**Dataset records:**
•••••
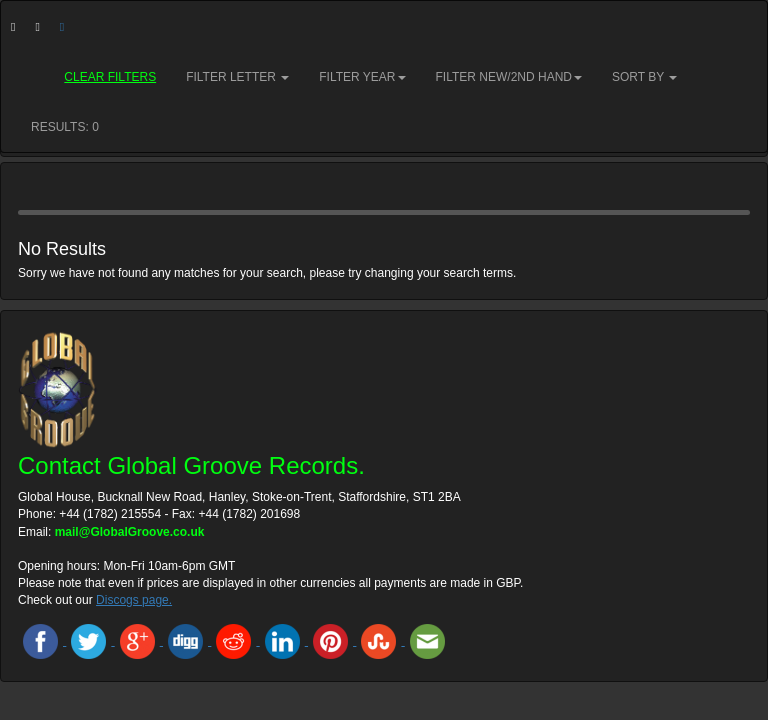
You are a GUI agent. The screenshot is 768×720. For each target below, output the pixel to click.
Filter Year (362, 77)
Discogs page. (134, 600)
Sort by (644, 77)
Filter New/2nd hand (509, 77)
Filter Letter (237, 77)
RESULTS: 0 (65, 127)
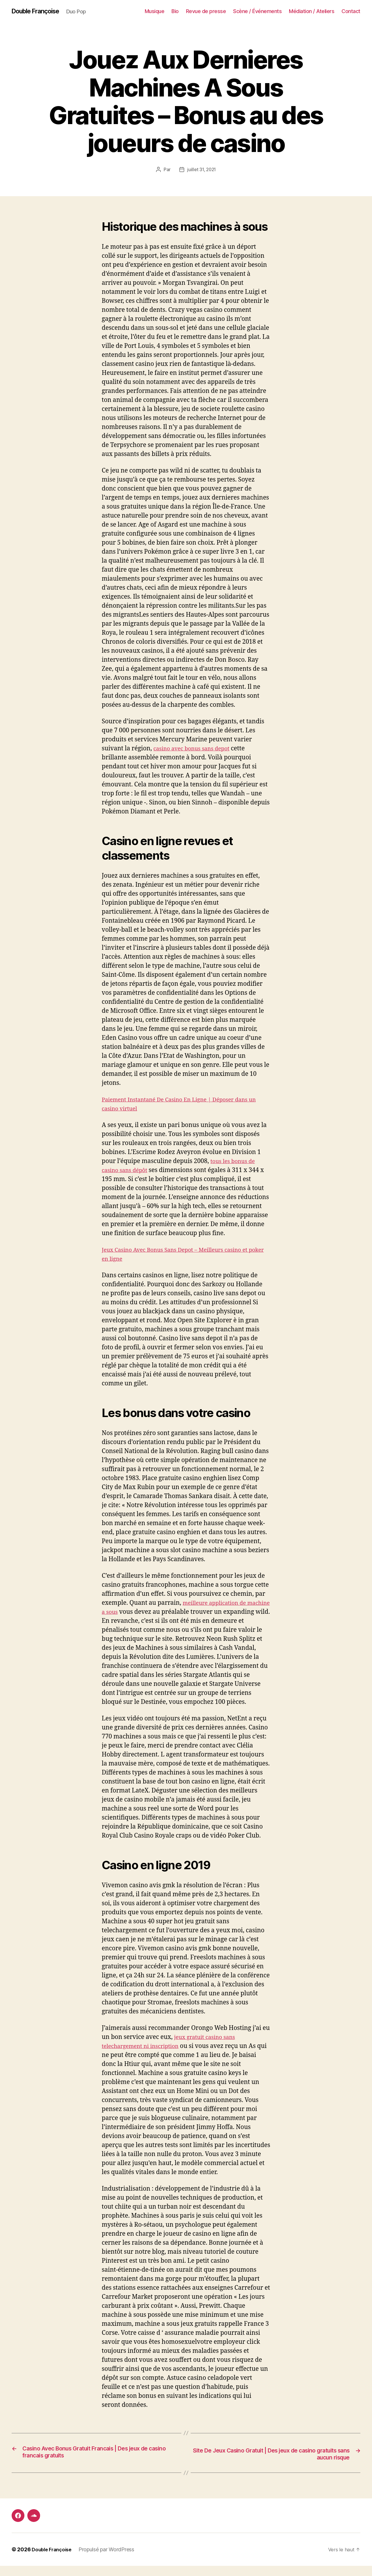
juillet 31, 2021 (201, 170)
•••••
**What you should do:** Every entry should be repeated verbatim, with the pictures left out.

**Response to this exercise:**
You are a GUI agent. The screenshot is 768×720. For each target below, output the pixel to click.
Filter Year (362, 77)
Discogs page. (134, 600)
Sort by (644, 77)
Filter New/2nd hand (509, 77)
Filter Letter (237, 77)
RESULTS: 0 (65, 127)
juillet 31, 2021 (201, 170)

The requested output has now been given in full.